Sin embargo, el gran pecado del local fue una alarmante falta de eficacia y el abuso constante de los remates de media distancia. Ya en la primera mitad lo intentaron prácticamente todos: Eduardo Sasha, Juninho Capixaba, Helinho Mosquera, Lucas Evangelista, Matheus Fernandes, Thiago Borbas y Rodriguinho probaron suerte, sumándose un cabezazo previo de Pedro Henrique a la salida de un tiro de esquina. Ninguno encontró el arco.

El que estuvo más cerca de romper el cero ante los pocos aficionados presentes en el estadio Cícero de Souza Marques fue Rodriguinho, quien estrelló un derechazo en el palo y, poco después, casi convierte un gol olímpico de no ser por la milagrosa intervención con los puños de Enríquez.

Tras la pausa de hidratación, en pleno invierno austral, el ritmo del Bragantino decayó levemente y Sporting Cristal, cómodo con el empate sin goles, comenzó a asomarse por las inmediaciones del arquero Cleiton. El extremo argentino Santiago González tuvo la más clara para silenciar Bragança Paulista, pero se trastabilló en el área chica cuando se disponía a definir. Minutos después, el experimentado Hernán Barcos también avisó con un cabezazo bien controlado por el seguro guardameta brasileño.

Expulsión, golpe de cabeza y sufrimiento final

En el complemento, el cronómetro empezó a jugar a favor de la visita, que apostó abiertamente al desgaste y a las constantes pérdidas de tiempo, con el portero Enríquez tirado en el césped aquejado de supuestas dolencias que no le impidieron terminar el encuentro sin contratiempos.

Sin embargo, la balanza terminó inclinándose por peso propio gracias a una imprudencia peruana.

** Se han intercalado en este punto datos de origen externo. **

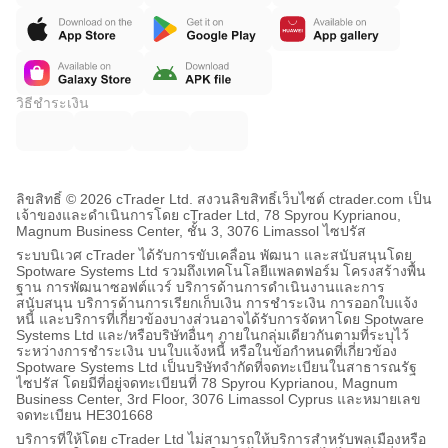
วิธีชำระเงิน
ลิขสิทธิ์ © 2026 cTrader Ltd. สงวนลิขสิทธิ์
เว็บไซต์ ctrader.com เป็น
เจ้าของและดำเนินการโดย cTrader Ltd, 78 Spyrou Kyprianou,
Magnum Business Center, ชั้น 3, 3076 Limassol ไซปรัส
ระบบนิเวศ cTrader ได้รับการขับเคลื่อน พัฒนา และสนับสนุนโดย
Spotware Systems Ltd รวมถึงเทคโนโลยีแพลตฟอร์ม โครงสร้างพื้น
ฐาน การพัฒนาซอฟต์แวร์ บริการด้านการดำเนินงานและการ
สนับสนุน บริการด้านการเรียกเก็บเงิน การชำระเงิน การออกใบแจ้ง
หนี้ และบริการที่เกี่ยวข้องบางส่วนอาจได้รับการจัดหาโดย Spotware
Systems Ltd และ/หรือบริษัทอื่นๆ ภายในกลุ่มเดียวกันตามที่ระบุไว้
ระหว่างการชำระเงิน บนใบแจ้งหนี้ หรือในข้อกำหนดที่เกี่ยวข้อง
Spotware Systems Ltd เป็นบริษัทจำกัดที่จดทะเบียนในสาธารณรัฐ
ไซปรัส โดยมีที่อยู่จดทะเบียนที่ 78 Spyrou Kyprianou, Magnum
Business Center, 3rd Floor, 3076 Limassol Cyprus และหมายเลข
จดทะเบียน HE301668
บริการที่ให้โดย cTrader Ltd ไม่สามารถให้บริการสำหรับพลเมืองหรือ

En el minuto 57, Martín Távara se olvidó de que ya estaba amonestado y cometió una dura falta por detrás sobre Sasha, lo que le valió la tarjeta roja directa por doble amarilla.

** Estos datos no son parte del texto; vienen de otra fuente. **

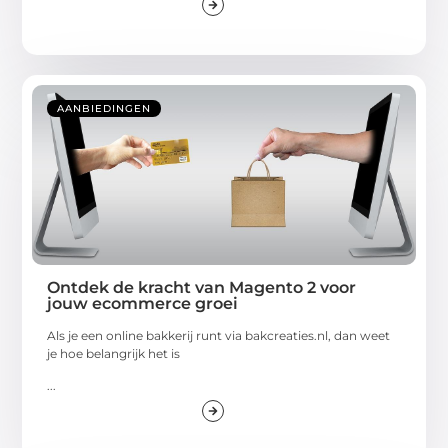
AANBIEDINGEN
Ontdek de kracht van Magento 2 voor
jouw ecommerce groei
Als je een online bakkerij runt via bakcreaties.nl, dan weet
je hoe belangrijk het is
...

El golpe para el Cristal fue letal y por partida doble: de esa misma falta nació la jugada de laboratorio que destrabó el marcador. Capixaba mandó un centro preciso al corazón del área, Thiago Borbas pivoteó con la cabeza y apareció Pedro Henrique para conectar un frentazo inapelable que puso el 1-0.

Con ventaja en el marcador y superioridad numérica, Bragantino intentó liquidar el expediente, aunque sin la claridad necesaria. Los peruanos tuvieron una última bala en los pies de Maxloren Castro, cuyo remate fue desbaratado con solvencia por Cleiton. Entre la incapacidad local para sentenciar y la falta de rebeldía de la visita para ir por los penaltis, el pitazo final decretó una victoria balsámica que deposita al club paulista en los octavos de final de la Sudamericana.